André Allen Anjos, portuense, fundador do então colectivo Remix Artist Collective (RAC), venceu-o em 2017, por um trabalho na faixa “Tearing Me Up”, original de Bob Moses. Um ano antes já tinha sido nomeado para a mesma categoria; um remix de “Say My Name”, de Odesza, levou-o pela primeira vez a figurar entre a elite musical. Não que a música construída a título próprio não o fizesse guinar desde 2014 – ano do primeiro disco de assinatura, Strangers –, mas havia nos remixes uma função vital. “Foram uma espécie de entrada na indústria. Ainda em Portugal, tinha feito alguns remixes não oficiais, mas tive o meu grande break antes dos RAC, que foi um tema que fiz para os Bloc Party, em 2005, para a Vice Records. Foi aí que comecei a reparar que estava ali alguma coisa.”
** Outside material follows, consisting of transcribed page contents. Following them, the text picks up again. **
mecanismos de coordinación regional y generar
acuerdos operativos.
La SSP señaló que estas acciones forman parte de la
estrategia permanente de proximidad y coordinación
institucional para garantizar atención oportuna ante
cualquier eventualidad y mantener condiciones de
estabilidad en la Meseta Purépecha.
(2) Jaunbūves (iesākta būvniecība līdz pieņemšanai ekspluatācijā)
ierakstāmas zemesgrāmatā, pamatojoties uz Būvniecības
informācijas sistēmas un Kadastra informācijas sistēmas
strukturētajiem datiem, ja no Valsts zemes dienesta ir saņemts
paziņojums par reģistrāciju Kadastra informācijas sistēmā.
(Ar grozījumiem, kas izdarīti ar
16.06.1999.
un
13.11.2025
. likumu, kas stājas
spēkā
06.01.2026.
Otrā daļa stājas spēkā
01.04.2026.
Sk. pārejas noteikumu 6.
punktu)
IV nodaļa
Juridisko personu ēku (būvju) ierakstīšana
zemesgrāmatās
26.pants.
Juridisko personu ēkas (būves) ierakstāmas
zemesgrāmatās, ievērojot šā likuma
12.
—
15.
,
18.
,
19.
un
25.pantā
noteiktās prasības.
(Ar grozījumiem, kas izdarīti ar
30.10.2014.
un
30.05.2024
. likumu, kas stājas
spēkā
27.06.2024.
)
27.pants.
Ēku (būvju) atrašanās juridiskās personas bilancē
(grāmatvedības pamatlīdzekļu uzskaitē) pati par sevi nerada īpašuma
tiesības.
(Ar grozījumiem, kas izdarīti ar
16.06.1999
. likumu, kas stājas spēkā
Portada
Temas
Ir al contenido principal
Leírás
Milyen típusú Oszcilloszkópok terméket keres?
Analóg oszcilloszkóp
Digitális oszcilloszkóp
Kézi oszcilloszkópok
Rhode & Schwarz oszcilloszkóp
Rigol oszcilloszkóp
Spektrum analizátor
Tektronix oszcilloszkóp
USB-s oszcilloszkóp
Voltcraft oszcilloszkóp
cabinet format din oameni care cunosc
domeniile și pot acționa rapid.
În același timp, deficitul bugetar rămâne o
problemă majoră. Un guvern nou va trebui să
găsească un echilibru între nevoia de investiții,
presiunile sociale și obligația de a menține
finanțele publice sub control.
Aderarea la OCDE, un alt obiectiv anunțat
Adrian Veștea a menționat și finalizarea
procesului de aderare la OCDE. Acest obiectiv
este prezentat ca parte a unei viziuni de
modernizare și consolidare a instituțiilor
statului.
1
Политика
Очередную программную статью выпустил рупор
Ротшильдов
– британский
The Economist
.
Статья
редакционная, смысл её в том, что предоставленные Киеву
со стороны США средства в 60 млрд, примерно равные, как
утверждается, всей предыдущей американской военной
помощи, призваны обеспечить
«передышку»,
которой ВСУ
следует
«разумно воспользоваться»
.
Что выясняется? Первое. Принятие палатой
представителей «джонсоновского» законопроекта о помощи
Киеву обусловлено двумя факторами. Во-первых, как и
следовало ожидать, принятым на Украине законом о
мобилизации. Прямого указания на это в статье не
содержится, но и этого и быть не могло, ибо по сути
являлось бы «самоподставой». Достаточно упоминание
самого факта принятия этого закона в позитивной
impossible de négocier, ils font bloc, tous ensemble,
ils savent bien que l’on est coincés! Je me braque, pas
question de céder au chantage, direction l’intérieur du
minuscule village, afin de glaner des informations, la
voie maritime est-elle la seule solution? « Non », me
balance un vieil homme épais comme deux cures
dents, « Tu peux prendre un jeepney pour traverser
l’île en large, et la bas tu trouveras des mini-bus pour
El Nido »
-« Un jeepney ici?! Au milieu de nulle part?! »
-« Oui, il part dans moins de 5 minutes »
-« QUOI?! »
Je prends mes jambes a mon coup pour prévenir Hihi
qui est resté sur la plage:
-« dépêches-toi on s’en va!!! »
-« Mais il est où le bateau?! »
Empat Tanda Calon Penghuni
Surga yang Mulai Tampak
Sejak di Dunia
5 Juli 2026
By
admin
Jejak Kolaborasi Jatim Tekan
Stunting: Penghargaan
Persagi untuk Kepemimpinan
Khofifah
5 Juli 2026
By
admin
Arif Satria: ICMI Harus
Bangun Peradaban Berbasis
Uma década depois, já em Portland, Oregon, onde vive actualmente, surgiam Master Spy (2015) e Ego (2017), camuflados por entre as centenas de faixas que continuou a alterar e onde encontramos nomes como Kings of Leon, Katy Perry, Lana Del Rey, Yeah Yeah Yeahs ou Phoenix. Três anos volvidos, Boy, o sexto álbum, que é editado esta sexta-feira, é um agregar de todo esse caminho musical, embora encapsule um sentimento particular.

“Crescendo em Portugal, vivendo na Figueira da Foz, Ericeira, esse período foi muito específico, e canalizei muito disso. Estou muito expectante para perceber como é que as pessoas o vão receber, mas para mim é uma coisa óbvia; é um álbum mais maduro, com direcção artística, que sempre foi o objectivo. O primeiro disco fui eu a tentar comprar a minha liberdade, se é que isto faz sentido. Consegui, e nunca mais olhei para trás, posso fazer o que quero. É isso que adoro neste projecto.”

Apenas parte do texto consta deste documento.